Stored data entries
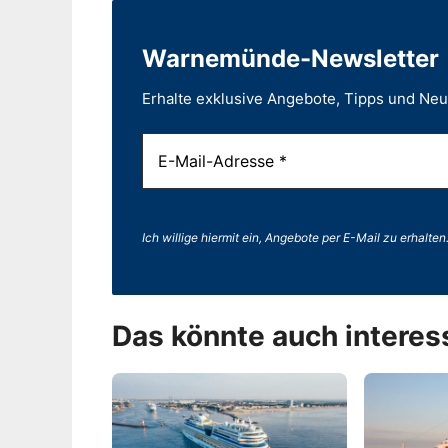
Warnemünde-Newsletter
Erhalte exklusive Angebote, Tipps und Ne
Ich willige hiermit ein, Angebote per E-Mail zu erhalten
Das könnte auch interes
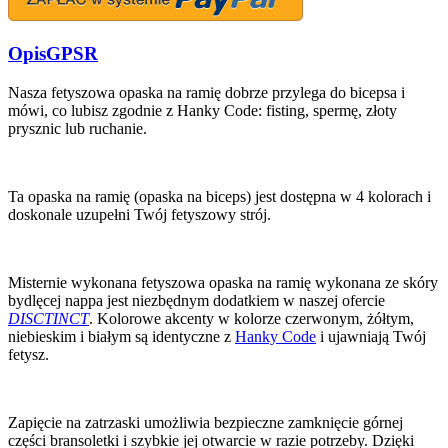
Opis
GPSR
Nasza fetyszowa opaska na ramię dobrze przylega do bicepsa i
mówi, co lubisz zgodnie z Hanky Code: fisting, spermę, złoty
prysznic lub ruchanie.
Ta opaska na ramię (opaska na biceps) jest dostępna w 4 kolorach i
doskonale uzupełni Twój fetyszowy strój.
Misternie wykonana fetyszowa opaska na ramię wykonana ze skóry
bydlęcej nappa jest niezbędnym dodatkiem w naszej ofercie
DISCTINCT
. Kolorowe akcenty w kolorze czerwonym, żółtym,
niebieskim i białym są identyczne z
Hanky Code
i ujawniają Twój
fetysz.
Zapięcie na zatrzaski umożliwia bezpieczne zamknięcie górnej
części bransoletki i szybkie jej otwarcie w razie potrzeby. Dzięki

==

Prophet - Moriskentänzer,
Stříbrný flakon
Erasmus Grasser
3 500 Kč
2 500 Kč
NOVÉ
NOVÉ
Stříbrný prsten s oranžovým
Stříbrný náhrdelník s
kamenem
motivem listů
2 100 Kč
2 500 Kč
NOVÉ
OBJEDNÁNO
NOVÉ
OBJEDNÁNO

* * *

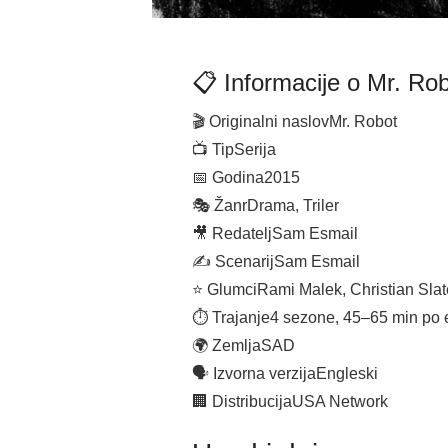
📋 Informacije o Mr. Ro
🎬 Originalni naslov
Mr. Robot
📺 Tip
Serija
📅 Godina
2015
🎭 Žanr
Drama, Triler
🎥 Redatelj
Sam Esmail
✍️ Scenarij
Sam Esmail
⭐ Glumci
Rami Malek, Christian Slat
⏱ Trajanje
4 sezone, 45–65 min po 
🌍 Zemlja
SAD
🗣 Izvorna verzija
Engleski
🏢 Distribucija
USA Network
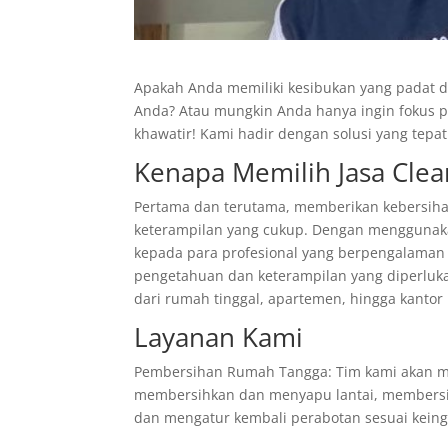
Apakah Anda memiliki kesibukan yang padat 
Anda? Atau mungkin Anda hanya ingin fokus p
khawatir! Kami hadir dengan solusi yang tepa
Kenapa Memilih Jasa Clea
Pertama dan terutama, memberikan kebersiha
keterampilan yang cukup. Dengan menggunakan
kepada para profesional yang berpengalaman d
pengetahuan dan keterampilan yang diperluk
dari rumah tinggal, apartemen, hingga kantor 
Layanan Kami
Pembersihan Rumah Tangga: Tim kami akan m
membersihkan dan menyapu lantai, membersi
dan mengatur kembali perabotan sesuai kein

> _Your assignment_: For this exercise, return exactly the lines above from the line with "Ich willige hiermit" through the line with "części bransoletki i", both included. Do not copy the pictures.

> _Solution_:
Ich willige hiermit ein, Angebote per E-Mail zu erhalten
Das könnte auch interes
Opis
GPSR
Nasza fetyszowa opaska na ramię dobrze przylega do bicepsa i
mówi, co lubisz zgodnie z Hanky Code: fisting, spermę, złoty
prysznic lub ruchanie.
Ta opaska na ramię (opaska na biceps) jest dostępna w 4 kolorach i
doskonale uzupełni Twój fetyszowy strój.
Misternie wykonana fetyszowa opaska na ramię wykonana ze skóry
bydlęcej nappa jest niezbędnym dodatkiem w naszej ofercie
DISCTINCT
. Kolorowe akcenty w kolorze czerwonym, żółtym,
niebieskim i białym są identyczne z
Hanky Code
i ujawniają Twój
fetysz.
Zapięcie na zatrzaski umożliwia bezpieczne zamknięcie górnej
części bransoletki i szybkie jej otwarcie w razie potrzeby. Dzięki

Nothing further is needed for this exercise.